AI ‘Scare Trade’ Cools as Asian Shares Rise, US Futures Advance (Feb 24, 2026)

Asian stock markets edged higher Tuesday, offering a contrast to recent U.S. Declines triggered by anxieties surrounding the potential impact of artificial intelligence on corporate valuations. Futures contracts for the S&P 500 rose 0.2% as of 3:02 p.m. Tokyo time, signaling a potential rebound after Monday’s sell-off.

The shift in sentiment was particularly evident in the semiconductor sector, with SK Hynix Inc., Samsung Electronics Co. and Taiwan Semiconductor Manufacturing Co. All reaching record highs. Investors are increasingly viewing these companies as key beneficiaries of the ongoing AI buildout, positioning them as the essential “picks and shovels” providers for the technology’s expansion.

The gains in Asia—where markets have outperformed the U.S. This year—come after a Citrini Research report outlining potential risks associated with AI across various industries contributed to a downturn in U.S. Tech, delivery, and payment shares. The report’s findings compounded existing uncertainty surrounding potential tariffs proposed by President Donald Trump.
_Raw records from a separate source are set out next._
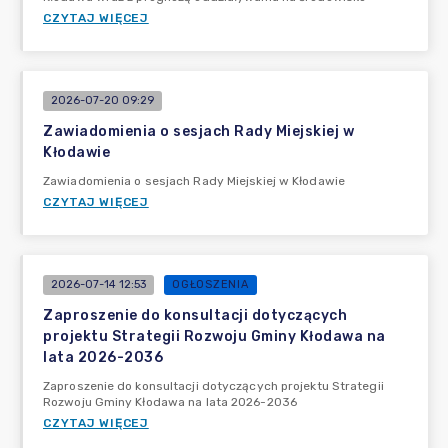
CZYTAJ WIĘCEJ
2026-07-20 09:29
Zawiadomienia o sesjach Rady Miejskiej w
Kłodawie
Zawiadomienia o sesjach Rady Miejskiej w Kłodawie
CZYTAJ WIĘCEJ
2026-07-14 12:53
OGŁOSZENIA
Zaproszenie do konsultacji dotyczących
projektu Strategii Rozwoju Gminy Kłodawa na
lata 2026-2036
Zaproszenie do konsultacji dotyczących projektu Strategii
Rozwoju Gminy Kłodawa na lata 2026-2036
CZYTAJ WIĘCEJ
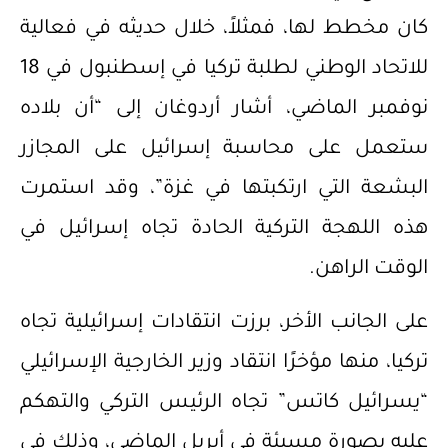
كان مخطط لها، فمثلاً، خلال حديثه في فعالية
للاتحاد الوطني لطلبة تركيا في إسطنبول في 18
نوفمبر الماضي، أشار أردوغان إلى “أن بلاده
ستعمل على محاسبة إسرائيل على المجازر
البشعة التي ارتكبتها في غزة”، وقد استمرت
هذه اللهجة التركية الحادة تجاه إسرائيل في
الوقت الراهن.
على الجانب الأخر، برزت انتقادات إسرائيلية تجاه
تركيا، منها مؤخرًا انتقاد وزير الخارجية الإسرائيلي
“يسرائيل كاتس” تجاه الرئيس التركي والتهكم
عليه بصورة مسيئة في أبريل الماضي، وذلك في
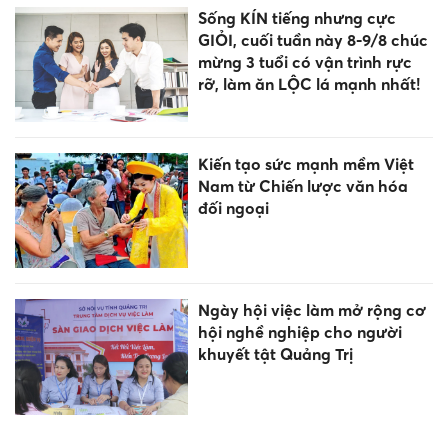
Sống KÍN tiếng nhưng cực
GIỎI, cuối tuần này 8-9/8 chúc
mừng 3 tuổi có vận trình rực
rỡ, làm ăn LỘC lá mạnh nhất!
Kiến tạo sức mạnh mềm Việt
Nam từ Chiến lược văn hóa
đối ngoại
Ngày hội việc làm mở rộng cơ
hội nghề nghiệp cho người
khuyết tật Quảng Trị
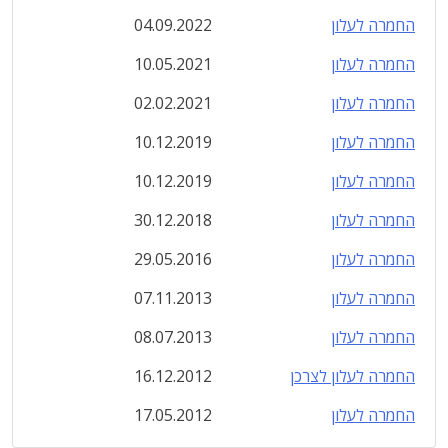
החמרה לעלון
04.09.2022
החמרה לעלון
10.05.2021
החמרה לעלון
02.02.2021
החמרה לעלון
10.12.2019
החמרה לעלון
10.12.2019
החמרה לעלון
30.12.2018
החמרה לעלון
29.05.2016
החמרה לעלון
07.11.2013
החמרה לעלון
08.07.2013
החמרה לעלון לצרכן
16.12.2012
החמרה לעלון
17.05.2012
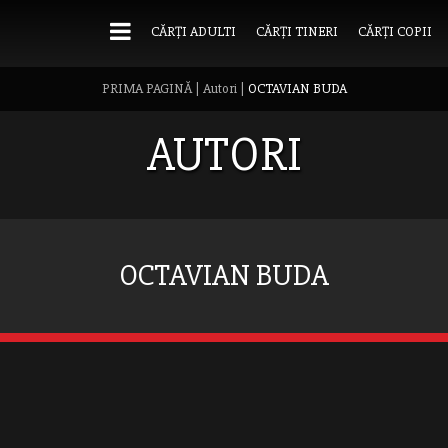
CĂRȚI ADULTI
CĂRȚI TINERI
CĂRȚI COPII
PRIMA PAGINĂ
|
Autori
|
OCTAVIAN BUDA
AUTORI
OCTAVIAN BUDA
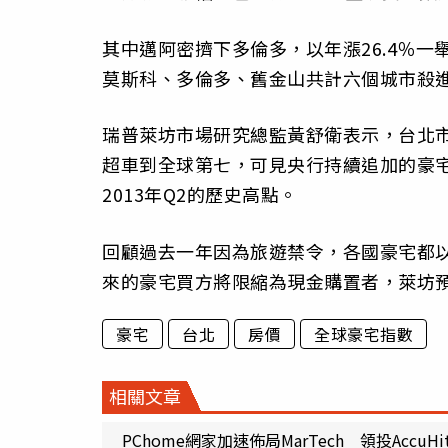
其中邁阿密擠下多倫多，以年漲26.4％
莫斯科、多倫多、舊金山共計六個城市殺進
瑞普萊坊市場研究總監黃舒衛表示，台北
超車到全球第七，可見央行持續追加的豪
2013年Q2的歷史高點。
回顧過去一年因為旅遊禁令，各國豪宅都
來的豪宅買方將限縮為現金購置者，萊坊預
豪宅
台北
房價
全球豪宅指數
相關文章
PChome網家加速佈局MarTech 領投AccuH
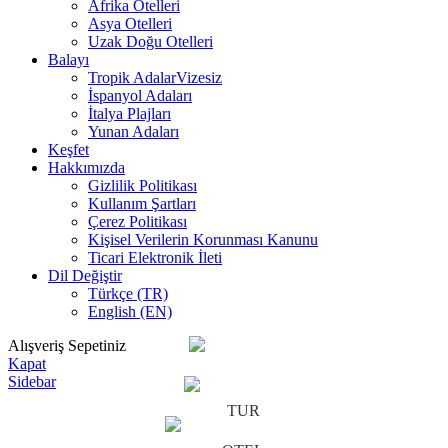
Afrika Otelleri
Asya Otelleri
Uzak Doğu Otelleri
Balayı
Tropik Adalar
Vizesiz
İspanyol Adaları
İtalya Plajları
Yunan Adaları
Keşfet
Hakkımızda
Gizlilik Politikası
Kullanım Şartları
Çerez Politikası
Kişisel Verilerin Korunması Kanunu
Ticari Elektronik İleti
Dil Değiştir
Türkçe (TR)
English (EN)
Alışveriş Sepetiniz
Kapat
Sidebar
TUR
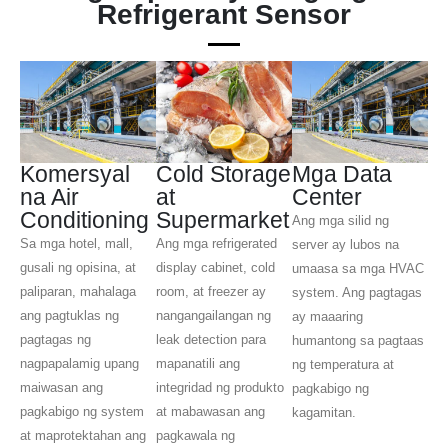
Refrigerant Sensor
Komersyal
Cold Storage
Mga Data
na Air
at
Center
Conditioning
Supermarket
Ang mga silid ng
Sa mga hotel, mall,
Ang mga refrigerated
server ay lubos na
gusali ng opisina, at
display cabinet, cold
umaasa sa mga HVAC
paliparan, mahalaga
room, at freezer ay
system. Ang pagtagas
ang pagtuklas ng
nangangailangan ng
ay maaaring
pagtagas ng
leak detection para
humantong sa pagtaas
nagpapalamig upang
mapanatili ang
ng temperatura at
maiwasan ang
integridad ng produkto
pagkabigo ng
pagkabigo ng system
at mabawasan ang
kagamitan.
at maprotektahan ang
pagkawala ng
“The AI scare trade cutting through US markets is a displacement story, with generative AI repricing the revenue models of enterprise software, professional services, and wealth management platforms,” said Christopher Forbes, head of Asia at CMC Markets. “Asia’s equity indices carry almost none of that exposure. The decoupling has already begun.”
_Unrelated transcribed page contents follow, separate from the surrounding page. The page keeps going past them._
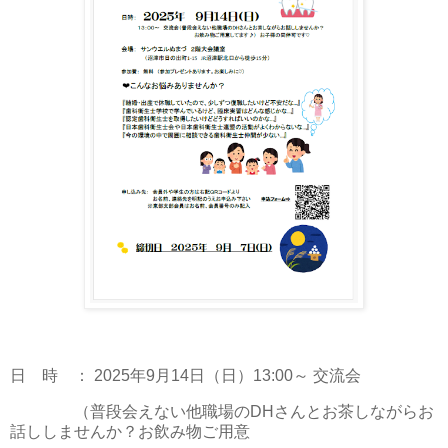
日 時 ： 2025年9月14日（日）13:00～ 交流会
（普段会えない他職場のDHさんとお茶しながらお
話ししませんか？お飲み物ご用意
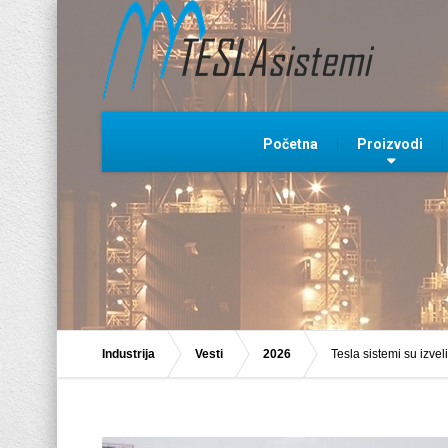
Početna
Proizvodi
Industrija
Vesti
2026
Tesla sistemi su izvel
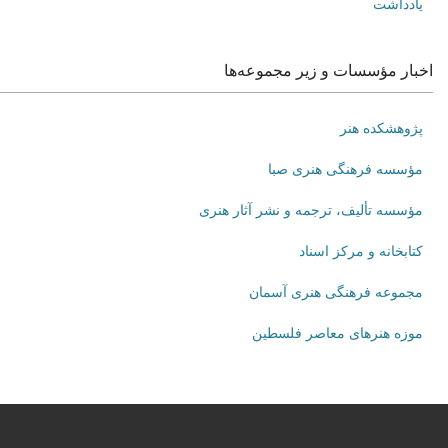
یادداشت
اخبار مؤسسات و زیر مجموعه‌ها
پژوهشکده هنر
مؤسسه فرهنگی هنری صبا
مؤسسه تألیف، ترجمه و نشر آثار هنری
کتابخانه و مرکز اسناد
مجموعه فرهنگی هنری آسمان
موزه هنرهای‌ معاصر فلسطین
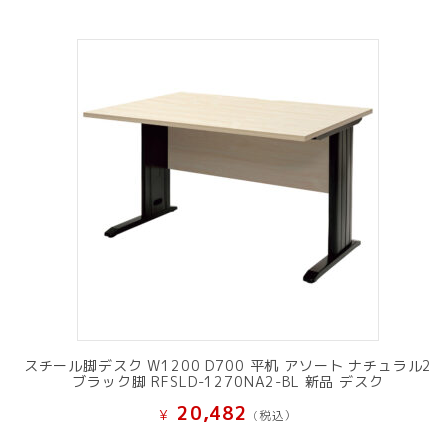
スチール脚デスク W1200 D700 平机 アソート ナチュラル2
ブラック脚 RFSLD-1270NA2-BL 新品 デスク
20,482
¥
(税込）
The “AI scare trade” has broadened beyond software, impacting U.S. Insurance brokers, private credit firms, cybersecurity companies, and even real estate services stocks. In contrast, MSCI’s Asia Pacific Index has risen 12% in 2026, while the S&P 500 has remained largely unchanged, marking the strongest start to a year relative to the U.S. Benchmark on record.

Shares in South Korea increased by 2%, and Taiwan saw a jump of 2.7%. China also experienced gains following the Lunar New Year holidays, contributing to the broader MSCI Asia Pacific Index’s advance of 0.2%.

Mohit Mirpuri, a senior partner at SGMC Capital Pte, noted a “more deliberate allocation toward Asia and emerging markets” in the first two months of the year. “This doesn’t necessarily signal a structural decoupling, but it does suggest that global portfolios are broadening exposure beyond the narrow US tech concentration trade,” he said.

Trump’s new 10% global tariffs took effect Tuesday, initiating a White House effort to uphold the president’s trade agenda after the Supreme Court invalidated his original sweeping duties.

Alap Shah, co-author of the Citrini report, stated in a Bloomberg TV interview that chipmakers, data centers, and foundation-model labs are poised to benefit from the AI trade, while businesses involved in intermediation, such as insurers and banks, face potential risks. Shah also disclosed that his firm held short positions in some of the companies mentioned in the report and “a lot” of semiconductor stocks.

JPMorgan Chase & Co. Anticipates net interest income of approximately $104.5 billion this year, exceeding previous expectations. PayPal Holdings Inc. Is reportedly attracting takeover interest following a stock decline that has erased nearly half of its value. Merck & Co. Is restructuring its pharmaceutical unit to highlight growth areas as it prepares for patent expirations on its top-selling cancer drug, Keytruda. Paramount Skydance Corp. Has increased its offer to acquire Warner Bros. Discovery Inc., continuing the competition for the iconic Hollywood studio. FedEx has filed a lawsuit seeking a full refund for duties paid due to President Trump’s emergency tariffs.

Spot gold fell 0.9% to $5,178.98 an ounce, while West Texas Intermediate crude rose 0.8% to $66.81 a barrel.